Patterico’s Pontifications (a blog I added to the blogroll, BTW) started a contest today, asking readers to fisk a New York Times editorial against an Indiana law that would require voters to have a photo ID.
I took a stab at it in the comments section. But I went through too much work not to put it to double duty, so here it is, below the fold…
Asking for identification at the polls may sound reasonable, but an Indiana law disenfranchises large numbers of people without driver’s licenses, especially poor and minority voters.
They can get an Indiana ID card in lieu of a driver’s license. It’s just $13 for six years.
As long as there have been elections, there have been attempts to keep eligible people from voting.

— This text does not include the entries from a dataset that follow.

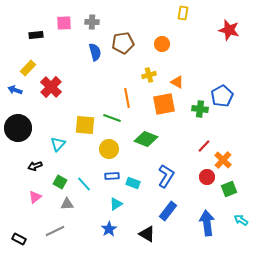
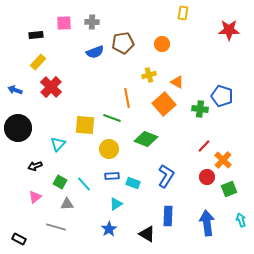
red star at (229, 30): rotated 15 degrees counterclockwise
blue semicircle at (95, 52): rotated 84 degrees clockwise
yellow rectangle at (28, 68): moved 10 px right, 6 px up
blue pentagon at (222, 96): rotated 25 degrees counterclockwise
orange square at (164, 104): rotated 30 degrees counterclockwise
blue rectangle at (168, 211): moved 5 px down; rotated 36 degrees counterclockwise
cyan arrow at (241, 220): rotated 40 degrees clockwise
gray line at (55, 231): moved 1 px right, 4 px up; rotated 42 degrees clockwise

For example, slashing the tires of vans rented to take voters to the polls, or throwing away the voter registration cards for people registering for a certain party.
During the oral arguments in the Bush v. Gore case in 2000, Justice Sandra Day O’Connor showed disdain for voters who had trouble with Florida’s disastrous punch-card ballots.
Gee, Florida eight-year-olds were able to figure the ballot cards out. Can you say, “are you smarter than a second-grader?”
The court rejected two successive challenges to gerrymandered Congressional districts. One was Tom DeLay’s brazen redrawing of the lines in Texas, which all but guaranteed a Republican victory and made the voters seem irrelevant.
As opposed to when Texas DEMOCRATS gerrymandered the state in 1991?